A simple pendulum of length \(2 \mathrm{~m}\) is given a horizontal push through angular displacement of \(60^{\circ}\). If the mass of bob is 200 gram, the angular velocity of the bob will be (Take Acceleration due to gravity \(=10 \mathrm{~m} / \mathrm{s}^2\) ) \(\left(\sin 30^{\circ}=\cos 60^{\circ}=0.5, \cos 30^{\circ}=\sin 60^{\circ}=\sqrt{3} / 2\right)\)

Given: \(l=2 \mathrm{~m}, \theta=60^{\circ}, \mathrm{m}=200 \mathrm{~g}=2 \mathrm{~g}\)


From the figure,
\(\mathrm{T}=\mathrm{mr} \omega^2\)... (i)
also \(\mathrm{T} \cos \theta=\mathrm{mg}\)... (ii)
putting (i) into (ii)
\(\mathrm{mr} \omega^2-\cos \theta=\mathrm{mg}\)... (iii)

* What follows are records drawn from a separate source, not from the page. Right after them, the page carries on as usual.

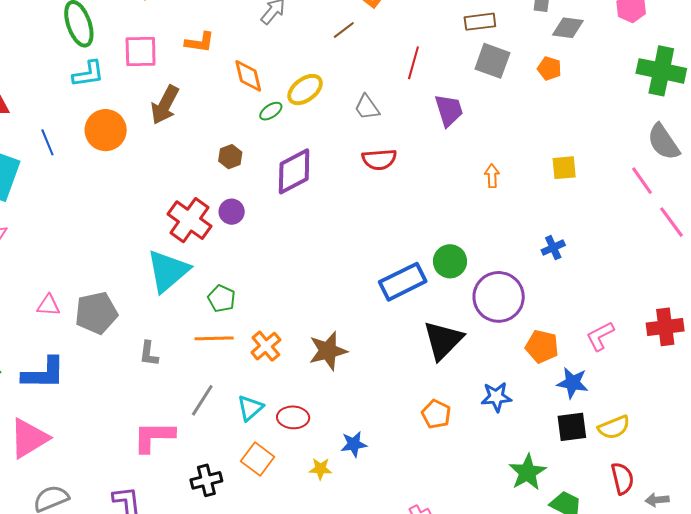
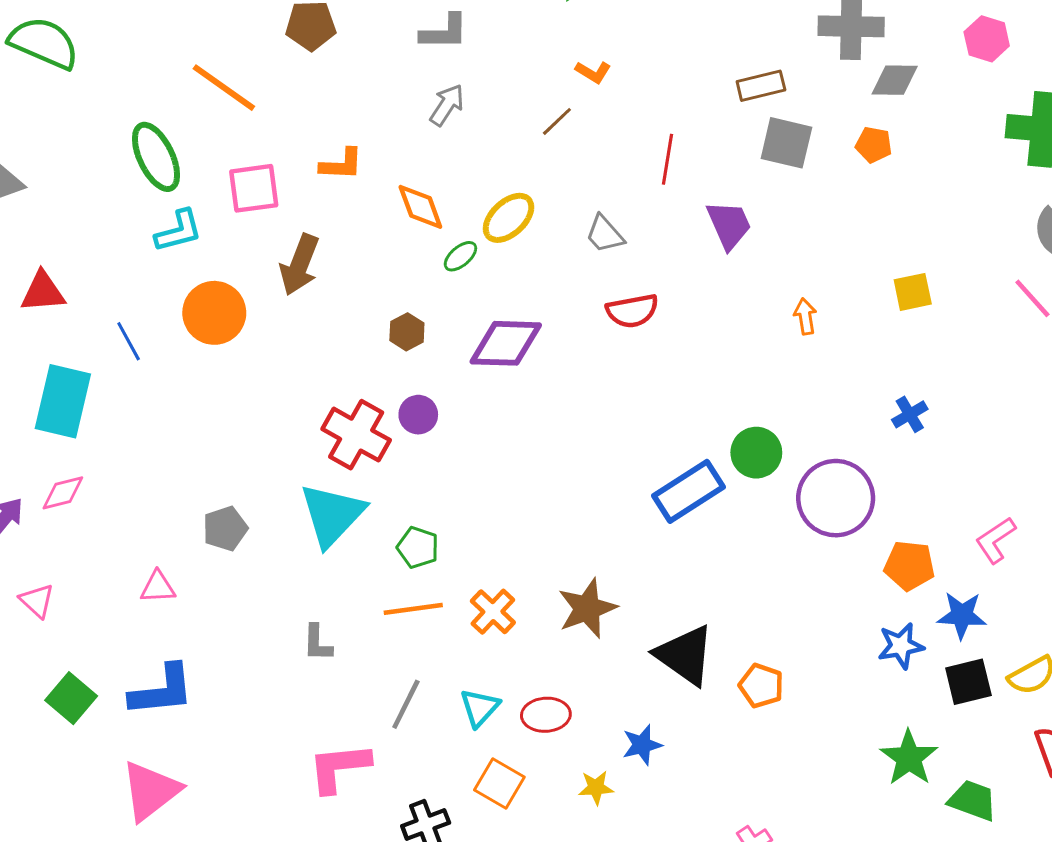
purple diamond: (294, 171) -> (506, 343), turned 36
gray pentagon: (96, 313) -> (225, 529), moved, size x0.7
black triangle: (443, 340) -> (685, 655), moved, turned -33
blue star: (496, 397) -> (901, 646), moved

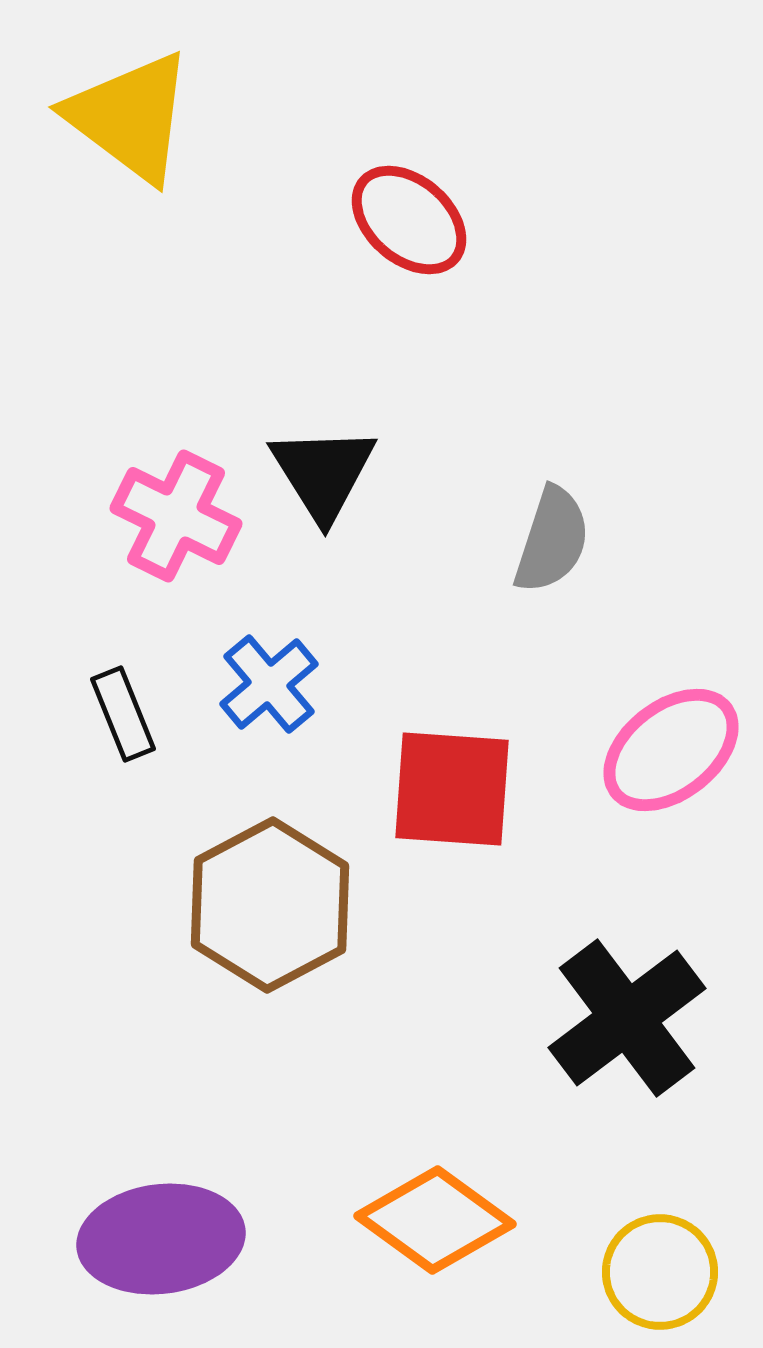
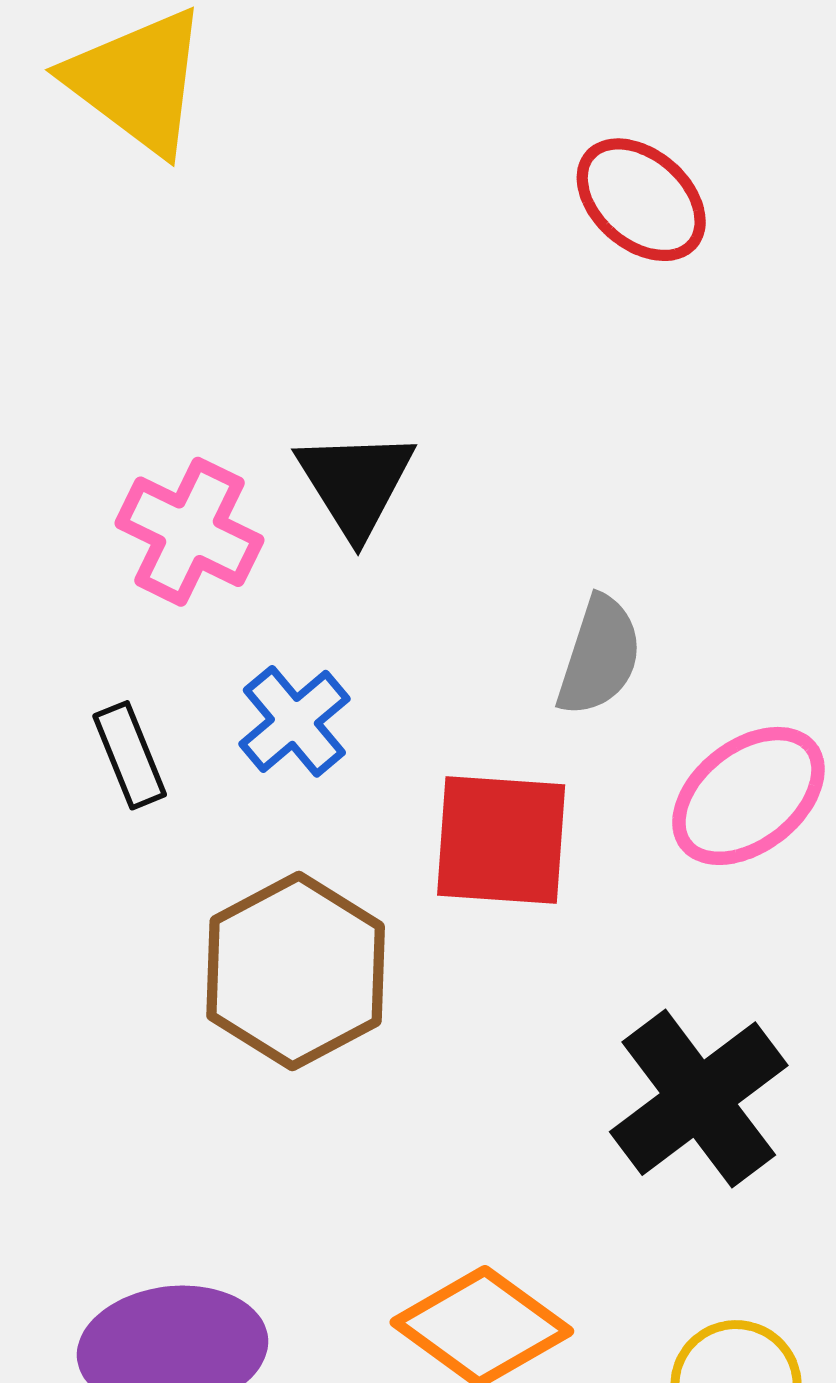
red ellipse: (409, 220) -> (641, 200), moved
gray semicircle: (552, 540) -> (599, 656), moved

putting the given values into equation (iii)
\(\begin{aligned}
& 2 \times 2 \times \omega^2 \frac{1}{2}=2 \times 10 \quad \ldots .\left(\because \cos 60=\frac{1}{2}\right) \\
& \omega^2=10 \\
& \Rightarrow \omega=\sqrt{10} \quad \ldots .(\because \sqrt{10}=\sqrt{2 \times 2 \times 2.5}) \\
& \quad=2 \sqrt{2.5} \mathrm{rad} / \mathrm{s}
\end{aligned}\)